If possible, visit the schools to see their facilities, talk to Admissions Directors, and chat with students.
Almost all medical colleges require applicants to take a standardized test called the Medical College Admissions Test (MCAT)
Preparation: Your most important preparation for the MCAT is your undergraduate courses (not only the prerequisites for medical school), many of which sharpen your writing and verbal reasoning skills. Remember that your verbal reasoning score is not only the most accurate predictor of how well you will do in medical school, but also the most difficult score to improve.
MCAT Summary: The MCAT assesses your knowledge and skills in Biological Sciences, Physical Sciences, and Verbal Reasoning. There is also an optional experimental section, which will be rewarded with a $30 Amazon gift card if completed. The test requires ~5 hours to complete, and entails ~144 multiple choice questions. The MCAT is administered in a computer-based format, and is offered over twenty times each year.
MCAT Scoring: Writing samples are scored by letter grades ranging from J to T, with T being the highest; the other three sections are each scored 1-15, for a possible total of 45. Competitive scores for the MCAT begin around 30.
Official Test Preparation Material:
- The Official Guide to the MCAT Exam, by AMCAS
- Practice Exams, on AAMC website
There are three general steps in applying to allopathic medical schools: the primary application, the secondary application, and the interview.
1. Primary applications must be filed with the American Medical Colleges Application Service (AMCAS), which is a centralized application system. Once the application is complete, AMCAS forwards it to whichever schools the student has designated.
2. Secondary applications or supplementary forms are specific to individual schools; schools send these to applicants only after they have received the AMCAS application. Both frequently request additional information, essays, and letters of recommendation. Some schools may even screen applicants before the applications or forms are sent out. However, secondary applications and supplementary forms differ in that the latter is not a formal application.
3. Interviews: After reviewing the primary and secondary applications (or supplementary forms), allopathic schools invite promising applicants for an interview. Applicants are responsible for all costs incurred while interviewing, including airfare, lodging, ground transportation, professional attire, and meals.
Traffic Rules: Although the application process varies from school to school, AMCAS has established “traffic rules” to ensure fairness for all concerned. The rules are available online and stipulate both the schools’ and applicants’ rights and responsibilities during the application process. All applicants should be familiar with these rules before applying.
- The more you know about the school, the better your chances of being accepted.

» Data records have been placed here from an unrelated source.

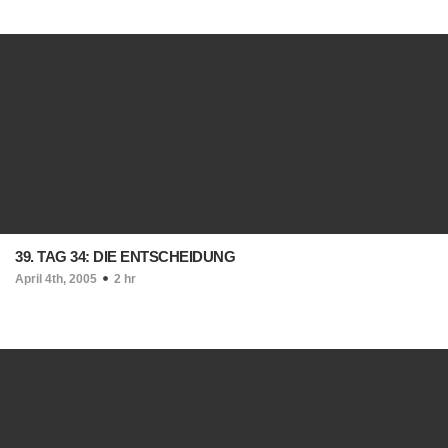
39. TAG 34: DIE ENTSCHEIDUNG
April 4th, 2005
2 hr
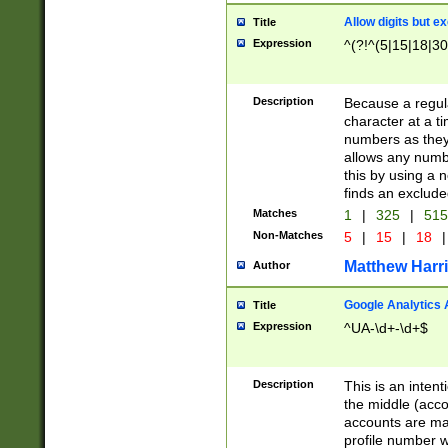
Allow digits but e
Title
Expression
^(?!^(5|15|18|30
Description
Because a regula
character at a t
numbers as they 
allows any numbe
this by using a n
finds an exclud
Matches
1
|
325
|
51
Non-Matches
5
|
15
|
18
|
Matthew Harr
Author
Google Analytics 
Title
Expression
^UA-\d+-\d+$
Description
This is an inten
the middle (acco
accounts are ma
profile number w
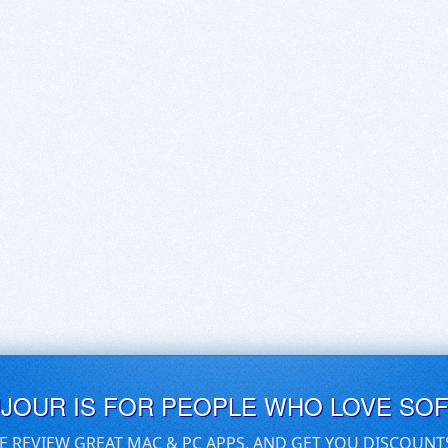
UJOUR IS FOR PEOPLE WHO LOVE SO
E REVIEW GREAT MAC & PC APPS, AND GET YOU DISCOUNT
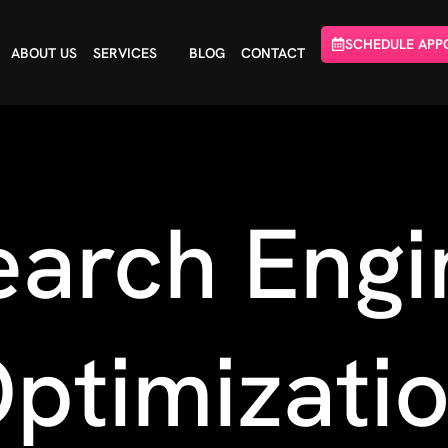
SCHEDULE APP
ABOUT US
SERVICES
BLOG
CONTACT
earch Engi
ptimizati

- Most application questions can be answered by reading the MSAR
- Contact individual schools' Admissions Offices to find out how they handle:
- Advanced Placement (AP) credits
- International Baccalaureate (IB) credits
- College-Level Examination Program (CLEP) credits
- military credits
- courses taken at a community college
- non-U.S. coursework
- courses taken for credit/no credit instead of a grade
- residency issues
- time limits on prerequisite science courses
Problem-Based Learning Demo
A demonstration of JABSOM’s student-centered system called Problem-Based Learning (PBL) is held on the JABSOM campus twice each year, and gives students the opportunity to take part in a PBL exercise. A description of the entire educational program and a tour of the facilities are also provided. This session is strongly recommended for those applying or planning to apply to JABSOM.

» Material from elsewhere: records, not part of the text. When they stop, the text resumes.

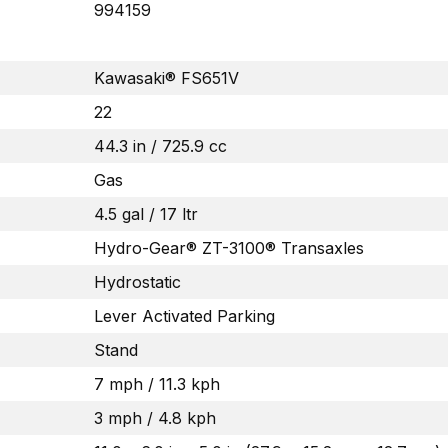
994159
Kawasaki® FS651V
22
44.3 in / 725.9 cc
Gas
4.5 gal / 17 ltr
Hydro-Gear® ZT-3100® Transaxles
Hydrostatic
Lever Activated Parking
Stand
7 mph / 11.3 kph
3 mph / 4.8 kph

The JABSOM Scholars is a Doctor of Medicine Early Acceptance Program (DMEAP) for entering Hawai’i resident freshman. The primary goal of DMEAP at the University of Hawai’i at Manoa (UHM) is to increase the number of highly qualified state residents attending UHM’s John A. Burns School of Medicine (JABSOM).
Health Sciences RLP
In the Residential Learning Program, students with similar majors or interests live together on selected resident floors. Residents will be able to study together, work together, and learn from each other. This particular program is designed for freshmen considering a career in the health fields.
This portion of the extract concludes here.